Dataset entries
★ ★ ★ ★ ★ ★ ★

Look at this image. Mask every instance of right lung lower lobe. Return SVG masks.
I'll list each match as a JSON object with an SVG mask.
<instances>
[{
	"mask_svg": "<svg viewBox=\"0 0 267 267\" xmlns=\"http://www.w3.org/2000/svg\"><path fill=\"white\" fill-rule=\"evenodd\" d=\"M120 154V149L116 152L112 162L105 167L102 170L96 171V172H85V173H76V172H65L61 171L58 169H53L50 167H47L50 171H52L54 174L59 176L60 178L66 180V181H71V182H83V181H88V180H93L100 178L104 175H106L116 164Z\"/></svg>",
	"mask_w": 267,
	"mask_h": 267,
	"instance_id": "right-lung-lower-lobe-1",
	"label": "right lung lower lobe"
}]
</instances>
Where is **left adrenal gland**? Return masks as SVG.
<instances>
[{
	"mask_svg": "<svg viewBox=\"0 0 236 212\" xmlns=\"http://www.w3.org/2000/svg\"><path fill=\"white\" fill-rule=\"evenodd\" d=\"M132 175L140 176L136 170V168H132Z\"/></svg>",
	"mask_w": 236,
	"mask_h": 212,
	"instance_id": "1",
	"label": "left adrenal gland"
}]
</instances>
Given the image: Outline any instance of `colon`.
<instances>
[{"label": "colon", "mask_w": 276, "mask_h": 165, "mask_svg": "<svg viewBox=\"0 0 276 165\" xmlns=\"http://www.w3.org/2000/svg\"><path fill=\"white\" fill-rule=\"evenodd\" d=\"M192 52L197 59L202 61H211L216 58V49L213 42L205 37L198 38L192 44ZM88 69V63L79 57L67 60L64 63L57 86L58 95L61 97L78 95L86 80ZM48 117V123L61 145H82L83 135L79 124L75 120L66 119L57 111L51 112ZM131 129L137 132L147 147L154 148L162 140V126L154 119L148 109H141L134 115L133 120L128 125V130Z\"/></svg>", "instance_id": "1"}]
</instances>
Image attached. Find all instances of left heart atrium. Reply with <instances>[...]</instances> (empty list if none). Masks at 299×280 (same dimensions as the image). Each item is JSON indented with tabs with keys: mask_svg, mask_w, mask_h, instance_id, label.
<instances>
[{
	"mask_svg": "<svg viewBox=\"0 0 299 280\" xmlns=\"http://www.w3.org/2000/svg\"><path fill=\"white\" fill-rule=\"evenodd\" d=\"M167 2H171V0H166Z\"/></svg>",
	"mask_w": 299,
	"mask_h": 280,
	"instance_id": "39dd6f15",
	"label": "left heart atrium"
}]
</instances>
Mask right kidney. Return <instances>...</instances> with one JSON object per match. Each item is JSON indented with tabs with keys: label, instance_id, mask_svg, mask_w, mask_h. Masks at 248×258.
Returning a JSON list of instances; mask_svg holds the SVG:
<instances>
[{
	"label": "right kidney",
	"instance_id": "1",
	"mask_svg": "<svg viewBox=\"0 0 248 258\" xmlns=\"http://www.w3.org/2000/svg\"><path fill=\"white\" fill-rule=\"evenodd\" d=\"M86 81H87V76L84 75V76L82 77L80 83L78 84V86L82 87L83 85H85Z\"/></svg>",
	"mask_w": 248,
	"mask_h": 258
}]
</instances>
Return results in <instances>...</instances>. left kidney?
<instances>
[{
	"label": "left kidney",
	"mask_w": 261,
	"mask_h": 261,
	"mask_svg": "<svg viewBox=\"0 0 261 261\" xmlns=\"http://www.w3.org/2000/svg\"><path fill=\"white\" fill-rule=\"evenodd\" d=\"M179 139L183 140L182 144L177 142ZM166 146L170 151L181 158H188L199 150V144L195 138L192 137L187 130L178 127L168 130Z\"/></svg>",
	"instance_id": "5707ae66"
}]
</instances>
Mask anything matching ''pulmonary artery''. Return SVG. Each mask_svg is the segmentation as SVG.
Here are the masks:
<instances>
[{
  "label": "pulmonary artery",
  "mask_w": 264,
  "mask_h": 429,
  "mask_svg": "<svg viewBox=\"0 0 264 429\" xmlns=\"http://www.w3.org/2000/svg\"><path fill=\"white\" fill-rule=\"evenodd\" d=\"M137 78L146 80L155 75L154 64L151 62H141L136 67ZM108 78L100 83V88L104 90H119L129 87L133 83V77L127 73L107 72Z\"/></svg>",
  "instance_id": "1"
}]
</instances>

★ ★ ★ ★ ★ ★ ★

Copy each line of the data above without altering a single character.

§ Result of the task:
Look at this image. Mask every instance of right lung lower lobe. Return SVG masks.
I'll list each match as a JSON object with an SVG mask.
<instances>
[{
	"mask_svg": "<svg viewBox=\"0 0 267 267\" xmlns=\"http://www.w3.org/2000/svg\"><path fill=\"white\" fill-rule=\"evenodd\" d=\"M120 154V149L116 152L112 162L105 167L102 170L96 171V172H85V173H76V172H65L61 171L58 169H53L50 167H47L50 171H52L54 174L59 176L60 178L66 180V181H71V182H83V181H88V180H93L100 178L104 175H106L116 164Z\"/></svg>",
	"mask_w": 267,
	"mask_h": 267,
	"instance_id": "right-lung-lower-lobe-1",
	"label": "right lung lower lobe"
}]
</instances>
Where is **left adrenal gland**? Return masks as SVG.
<instances>
[{
	"mask_svg": "<svg viewBox=\"0 0 236 212\" xmlns=\"http://www.w3.org/2000/svg\"><path fill=\"white\" fill-rule=\"evenodd\" d=\"M132 175L140 176L136 170V168H132Z\"/></svg>",
	"mask_w": 236,
	"mask_h": 212,
	"instance_id": "1",
	"label": "left adrenal gland"
}]
</instances>
Given the image: Outline any instance of `colon`.
<instances>
[{"label": "colon", "mask_w": 276, "mask_h": 165, "mask_svg": "<svg viewBox=\"0 0 276 165\" xmlns=\"http://www.w3.org/2000/svg\"><path fill=\"white\" fill-rule=\"evenodd\" d=\"M192 52L197 59L202 61H211L216 58V49L213 42L205 37L198 38L192 44ZM88 69V63L79 57L67 60L64 63L57 86L58 95L61 97L78 95L86 80ZM48 117V123L61 145H82L83 135L79 124L75 120L66 119L57 111L51 112ZM131 129L137 132L147 147L154 148L162 140V126L154 119L148 109H141L134 115L133 120L128 125V130Z\"/></svg>", "instance_id": "1"}]
</instances>
Image attached. Find all instances of left heart atrium. Reply with <instances>[...]</instances> (empty list if none). Masks at 299×280 (same dimensions as the image). Each item is JSON indented with tabs with keys: mask_svg, mask_w, mask_h, instance_id, label.
<instances>
[{
	"mask_svg": "<svg viewBox=\"0 0 299 280\" xmlns=\"http://www.w3.org/2000/svg\"><path fill=\"white\" fill-rule=\"evenodd\" d=\"M167 2H171V0H166Z\"/></svg>",
	"mask_w": 299,
	"mask_h": 280,
	"instance_id": "39dd6f15",
	"label": "left heart atrium"
}]
</instances>
Mask right kidney. Return <instances>...</instances> with one JSON object per match. Each item is JSON indented with tabs with keys: label, instance_id, mask_svg, mask_w, mask_h. Masks at 248×258.
Returning a JSON list of instances; mask_svg holds the SVG:
<instances>
[{
	"label": "right kidney",
	"instance_id": "1",
	"mask_svg": "<svg viewBox=\"0 0 248 258\" xmlns=\"http://www.w3.org/2000/svg\"><path fill=\"white\" fill-rule=\"evenodd\" d=\"M86 81H87V76L84 75V76L82 77L80 83L78 84V86L82 87L83 85H85Z\"/></svg>",
	"mask_w": 248,
	"mask_h": 258
}]
</instances>
Return results in <instances>...</instances>. left kidney?
<instances>
[{
	"label": "left kidney",
	"mask_w": 261,
	"mask_h": 261,
	"mask_svg": "<svg viewBox=\"0 0 261 261\" xmlns=\"http://www.w3.org/2000/svg\"><path fill=\"white\" fill-rule=\"evenodd\" d=\"M179 139L183 140L182 144L177 142ZM166 146L170 151L181 158H188L199 150V144L195 138L192 137L187 130L178 127L168 130Z\"/></svg>",
	"instance_id": "5707ae66"
}]
</instances>
Mask anything matching ''pulmonary artery''. Return SVG. Each mask_svg is the segmentation as SVG.
Here are the masks:
<instances>
[{
  "label": "pulmonary artery",
  "mask_w": 264,
  "mask_h": 429,
  "mask_svg": "<svg viewBox=\"0 0 264 429\" xmlns=\"http://www.w3.org/2000/svg\"><path fill=\"white\" fill-rule=\"evenodd\" d=\"M137 78L146 80L155 75L154 64L151 62H141L136 67ZM108 78L100 83V88L104 90H119L129 87L133 83V77L127 73L107 72Z\"/></svg>",
  "instance_id": "1"
}]
</instances>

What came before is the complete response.